There were so many instances growing up when I just didn’t get it. My mom would ramble on and it just went over my head. But, now that I’m a mom I’m starting to get it. It are those feelings, reactions and the thoughts that only come with being a mom. All of these expressions my mom used to say and things she used do keep coming on like tiny light bulbs above my head — NOW I get it. For example…
My mom would remark, “I know where every bathroom is in a tri-county area.” This was mostly due to my sister’s strong sense of thirst (or smallish bladder). At the time it seemed as though she was overreacting. However, I am quickly learning where every bathroom is in the greater Fox Valley region.

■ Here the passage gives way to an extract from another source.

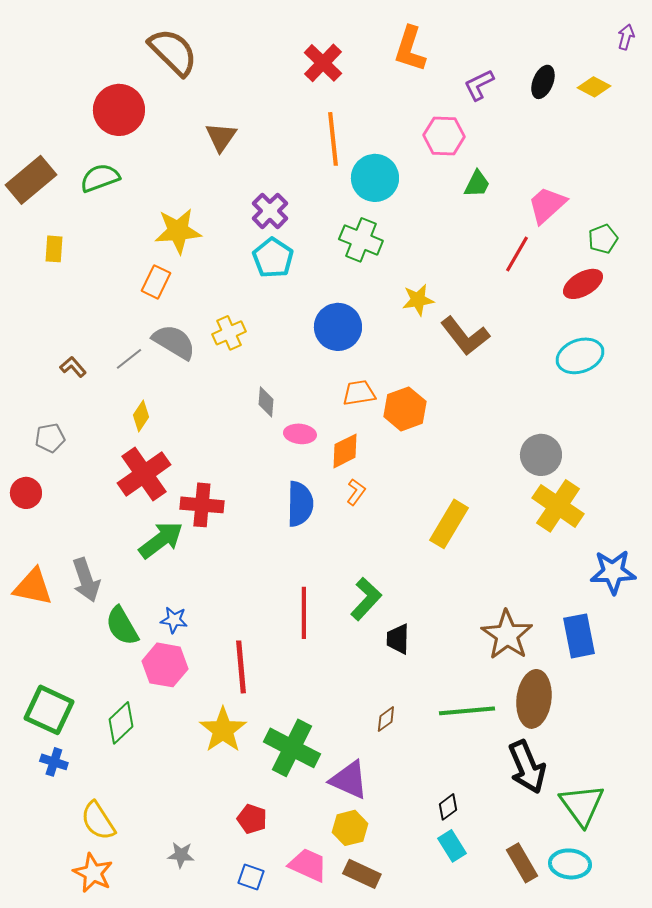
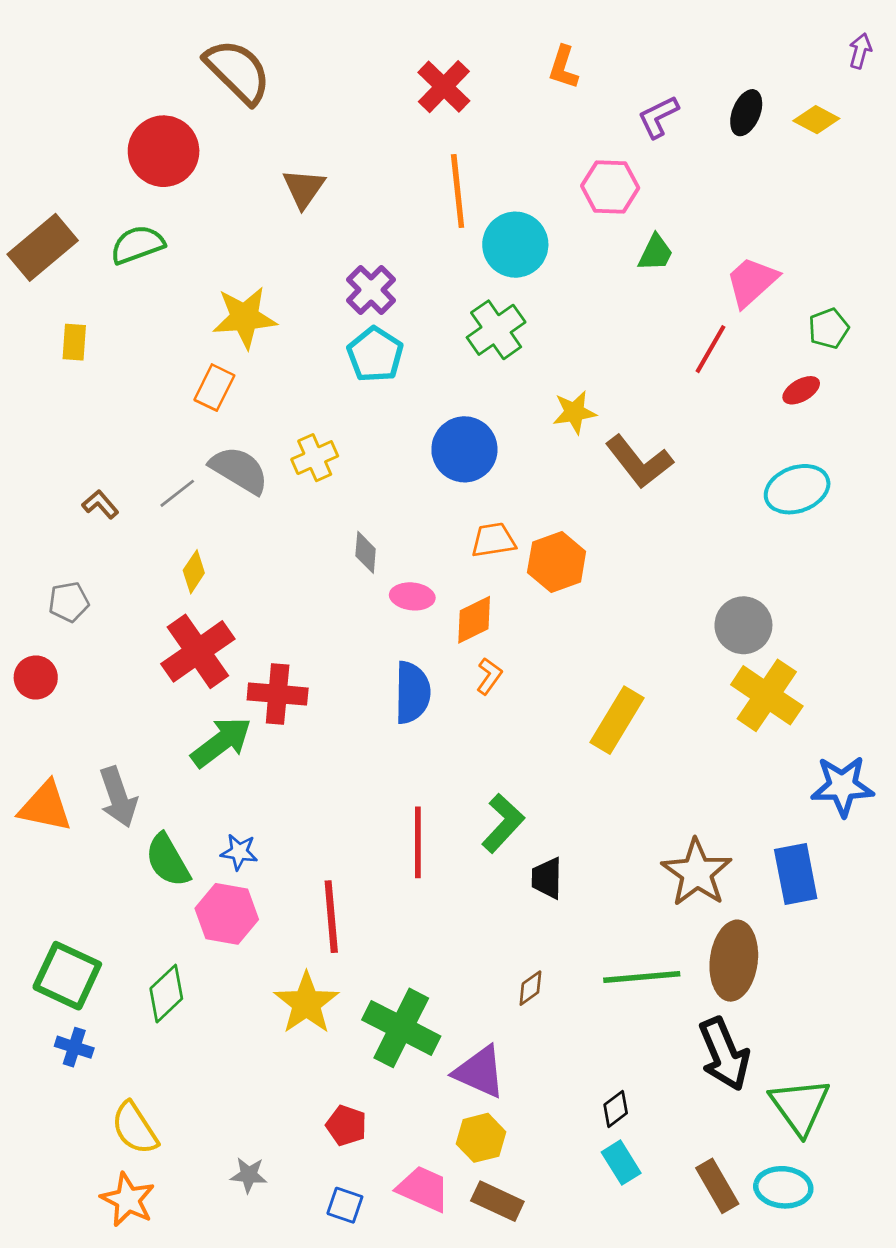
orange L-shape: (410, 49) -> (563, 67), size x0.7
green cross: (361, 240) -> (496, 330), turned 33
red ellipse: (583, 284) -> (801, 390), size x0.7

Okay–you HAVE to pee, I get it.
On more than one occasion my mom threatened to run away. At the time it scared us into getting along. I laugh at it now… only because I have thought this same thing. I have yet to say it out loud, but I know it’s coming. {Sigh} I get it.
My sister and I would whine when my mom would play Saturday at the Seventies on the radio as we were out shopping. We couldn’t understand at that time that there is something soothing and nostalgic about listening to music of your time. I get it now (cue Destiny’s Child).
While watching The Christmas Story one year, I remember my mom saying, “I’m just like that mom.” Huh? We didn’t eat cabbage soup or have a leg lamp in the window. But, for some reason the following quote resonates through my head at most dinners: My mother had not had a hot meal for herself in 15 years. Or, it may have been the part where she repeated “You’ll shoot your eye out” ump-teen times and Ralphie STILL nearly shot his eye out. Yup, I get it.
I couldn’t understand why my mom would go out for a walk at the crack of dawn — only her and the dog. How lonely, quiet, and dark was that? Oh wait, I totally get it.
I remember my mom saying, “I didn’t mind when my kids were sick because that was the only time they cuddled.” What? Who wants their kids to be sick. Clearly no one. But, those snuggles go by the wayside way too quickly in my book. Sometimes you have to take the cuddles any way you can. I {sniffle} get it.
My mom will still say, “My heart is full. I have all my chicks home.” I loathe the day my chicks move away. Even now, when one of them is gone my house is far too quiet. I wish I didn’t get it.
There are so many it(s) that I have left to experience. I’m sure I will find the right time to use the phrase “life’s not fair” and I will understand why grand kids are better than my own kids. But until then, if you see a cartoon-like light bulb above my head, don’t worry. It’s just me getting it.